01.08.2023
Ricordate quando temevamo che il conflitto in Ucraina si espandesse, assomigliando a qualcosa che avevamo paura di chiamare Terza guerra mondiale? Ci risiamo, perché il Niger è una specie di bomba a orologeria, in un mondo che si divide. Ci sono tutti gli elementi di ogni crisi africana: un golpe militare, le ricchezze del sottosuolo, le eredità del colonialismo e quello che un tempo avremmo chiamato sottosviluppo. Apparentemente, anche la marginalità che ci lascia guardare distratti a un Paese lontano dal mare, un box nel deserto dove il fiume Niger non basta a fare del Paese un’oasi.
Ma il Niger è importante per molti motivi.
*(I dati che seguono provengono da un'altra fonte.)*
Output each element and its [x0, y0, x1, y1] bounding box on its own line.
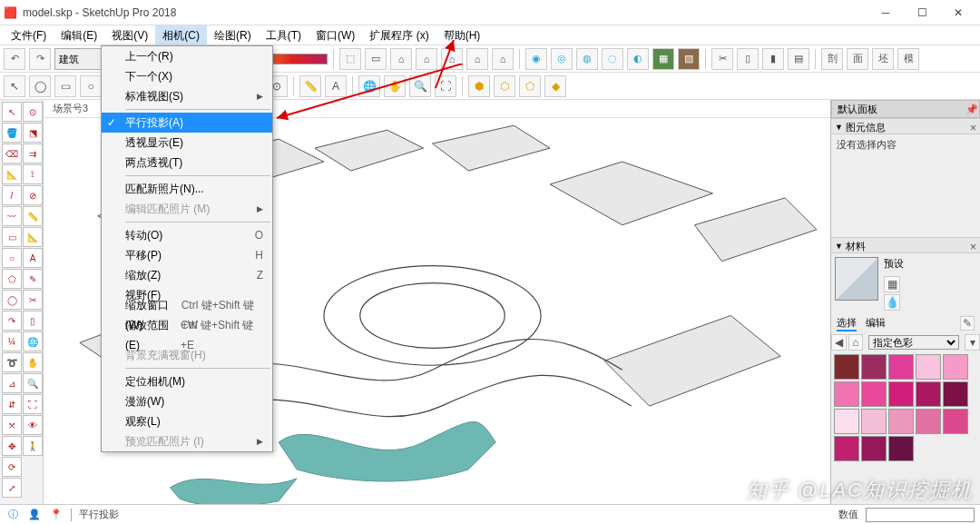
palette-tool[interactable]: A [23, 248, 43, 268]
material-eyedrop-icon[interactable]: ✎ [960, 316, 975, 331]
menu-item[interactable]: 透视显示(E) [102, 133, 272, 153]
material-swatch[interactable] [834, 354, 859, 380]
materials-home-button[interactable]: ⌂ [848, 334, 864, 351]
right-view-button[interactable]: ⌂ [492, 48, 514, 70]
cjk-btn-4[interactable]: 模 [897, 48, 919, 70]
menu-文件[interactable]: 文件(F) [4, 25, 54, 44]
materials-tab-select[interactable]: 选择 [837, 316, 857, 331]
style-xray-button[interactable]: ◉ [525, 48, 547, 70]
material-swatch[interactable] [888, 354, 914, 380]
menu-绘图[interactable]: 绘图(R) [207, 25, 259, 44]
menu-item[interactable]: 漫游(W) [102, 391, 272, 411]
palette-tool[interactable]: ➰ [2, 352, 22, 372]
menu-item[interactable]: 缩放(Z)Z [102, 265, 272, 285]
tray-pin-icon[interactable]: 📌 [965, 100, 979, 118]
material-swatch[interactable] [916, 354, 941, 380]
palette-tool[interactable]: ▯ [23, 311, 43, 331]
palette-tool[interactable]: ⬔ [23, 123, 43, 143]
menu-item[interactable]: 两点透视(T) [102, 153, 272, 173]
tool-select-button[interactable]: ↖ [4, 75, 25, 97]
menu-扩展程序 [interactable]: 扩展程序 (x) [362, 25, 436, 44]
menu-item[interactable]: 平行投影(A) [102, 113, 272, 133]
section-add-button[interactable]: ✂ [711, 48, 733, 70]
material-swatch[interactable] [888, 436, 914, 461]
material-swatch[interactable] [861, 381, 887, 407]
material-swatch[interactable] [888, 381, 914, 407]
material-swatch[interactable] [888, 409, 914, 434]
menu-item[interactable]: 上一个(R) [102, 46, 272, 66]
material-swatch[interactable] [943, 381, 968, 407]
material-swatch[interactable] [943, 409, 968, 434]
menu-工具[interactable]: 工具(T) [259, 25, 309, 44]
default-tray-header[interactable]: 默认面板 📌 [831, 100, 980, 118]
redo-button[interactable]: ↷ [29, 48, 51, 70]
palette-tool[interactable]: ⤢ [2, 478, 22, 498]
materials-header[interactable]: 材料 × [831, 237, 980, 253]
palette-tool[interactable]: ↖ [2, 102, 22, 122]
menu-相机[interactable]: 相机(C) [155, 25, 207, 44]
extwarehouse-button[interactable]: ⬡ [494, 75, 515, 97]
material-sample-button[interactable]: 💧 [884, 294, 900, 311]
status-info-icon[interactable]: ⓘ [5, 508, 20, 521]
palette-tool[interactable]: ⟳ [2, 457, 22, 477]
palette-tool[interactable]: 🚶 [23, 436, 43, 456]
palette-tool[interactable]: ✥ [2, 436, 22, 456]
palette-tool[interactable]: 📐 [23, 227, 43, 247]
menu-视图[interactable]: 视图(V) [104, 25, 155, 44]
status-geo-icon[interactable]: 📍 [49, 509, 64, 520]
layout-button[interactable]: ⬠ [519, 75, 541, 97]
menu-item[interactable]: 转动(O)O [102, 225, 272, 245]
menu-item[interactable]: 观察(L) [102, 411, 272, 431]
menu-item[interactable]: 缩放范围(E)Ctrl 键+Shift 键+E [102, 325, 272, 345]
minimize-button[interactable]: ─ [867, 0, 904, 25]
palette-tool[interactable]: 〰 [2, 206, 22, 226]
material-create-button[interactable]: ▦ [884, 276, 900, 292]
material-swatch[interactable] [861, 409, 887, 434]
materials-menu-button[interactable]: ▾ [965, 334, 980, 351]
palette-tool[interactable]: ◯ [2, 290, 22, 310]
section-fill-button[interactable]: ▤ [788, 48, 809, 70]
section-cut-button[interactable]: ▮ [762, 48, 784, 70]
palette-tool[interactable]: ▭ [2, 227, 22, 247]
style-mono-button[interactable]: ▧ [678, 48, 700, 70]
palette-tool[interactable]: ⬠ [2, 269, 22, 289]
cjk-btn-1[interactable]: 剖 [821, 48, 843, 70]
status-person-icon[interactable]: 👤 [27, 509, 42, 520]
tool-rect-button[interactable]: ▭ [54, 75, 76, 97]
palette-tool[interactable]: ✋ [23, 352, 43, 372]
material-swatch[interactable] [861, 436, 887, 461]
palette-tool[interactable]: ○ [2, 248, 22, 268]
material-swatch[interactable] [834, 409, 859, 434]
palette-tool[interactable]: ✂ [23, 290, 43, 310]
palette-tool[interactable]: 🌐 [23, 331, 43, 351]
palette-tool[interactable]: ↷ [2, 311, 22, 331]
tool-lasso-button[interactable]: ◯ [29, 75, 51, 97]
menu-item[interactable]: 标准视图(S) [102, 86, 272, 106]
materials-tab-edit[interactable]: 编辑 [866, 316, 886, 331]
entity-info-close-icon[interactable]: × [970, 120, 976, 136]
solid-button[interactable]: ◆ [544, 75, 566, 97]
palette-tool[interactable]: ⤧ [2, 415, 22, 435]
palette-tool[interactable]: 📐 [2, 164, 22, 184]
palette-tool[interactable]: ⌫ [2, 143, 22, 163]
undo-button[interactable]: ↶ [4, 48, 25, 70]
materials-set-select[interactable]: 指定色彩 [868, 335, 959, 350]
menu-编辑[interactable]: 编辑(E) [54, 25, 104, 44]
material-swatch[interactable] [861, 354, 887, 380]
cjk-btn-3[interactable]: 坯 [872, 48, 894, 70]
entity-info-header[interactable]: 图元信息 × [831, 118, 980, 134]
maximize-button[interactable]: ☐ [904, 0, 940, 25]
menu-item[interactable]: 定位相机(M) [102, 371, 272, 391]
cjk-btn-2[interactable]: 面 [847, 48, 868, 70]
current-material-swatch[interactable] [835, 257, 878, 301]
palette-tool[interactable]: ⟟ [23, 164, 43, 184]
style-back-button[interactable]: ◎ [551, 48, 573, 70]
style-hidden-button[interactable]: ◌ [602, 48, 623, 70]
style-wire-button[interactable]: ◍ [576, 48, 598, 70]
materials-back-button[interactable]: ◀ [831, 334, 847, 351]
palette-tool[interactable]: ¼ [2, 331, 22, 351]
menu-item[interactable]: 下一个(X) [102, 66, 272, 86]
material-swatch[interactable] [943, 354, 968, 380]
style-tex-button[interactable]: ▦ [652, 48, 674, 70]
palette-tool[interactable]: ✎ [23, 269, 43, 289]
È il canale di transito delle migrazioni. È un Paese dove quel che resta del terrorismo jihadista si rifugia. Fornisce alla Francia un terzo dell’uranio che Parigi consuma. È il puntello filoccidentale nel cuore della fascia subsahariana.
Le notizie di inizio agosto sono un bollettino di guerra: la Francia – più che un soccorso, sembra una minaccia – organizza l’evacuazione dei suoi cittadini, imitata dall’Italia. L’ECOWAS – Organizzazione degli Stati dell’Africa Occidentale – pone un ultimatum per riportare al suo posto il Presidente rimosso. Ma il Mali e il Burkina Faso dichiarano che un attacco al Niger sarebbe un attacco a loro stessi. I vertici militari algerini, in visita a Mosca, si oppongono a ogni interferenza (e l’Algeria è il nostro rubinetto del gas). Russia e Cina – tra Wagner e investimenti, sono i nuovi compagni di strada di tanti Paesi africani – tengono un profilo basso, per non inimicarsi nessuno. Ma i manifestanti che hanno assediato l’ambasciata francese a Niamey sventolavano bandiere russe.
Con chi stai, sembra un appello rivolto a ogni Paese di un mondo diviso come ai tempi della guerra fredda. Ma adesso le guerre sembrano scongelarsi.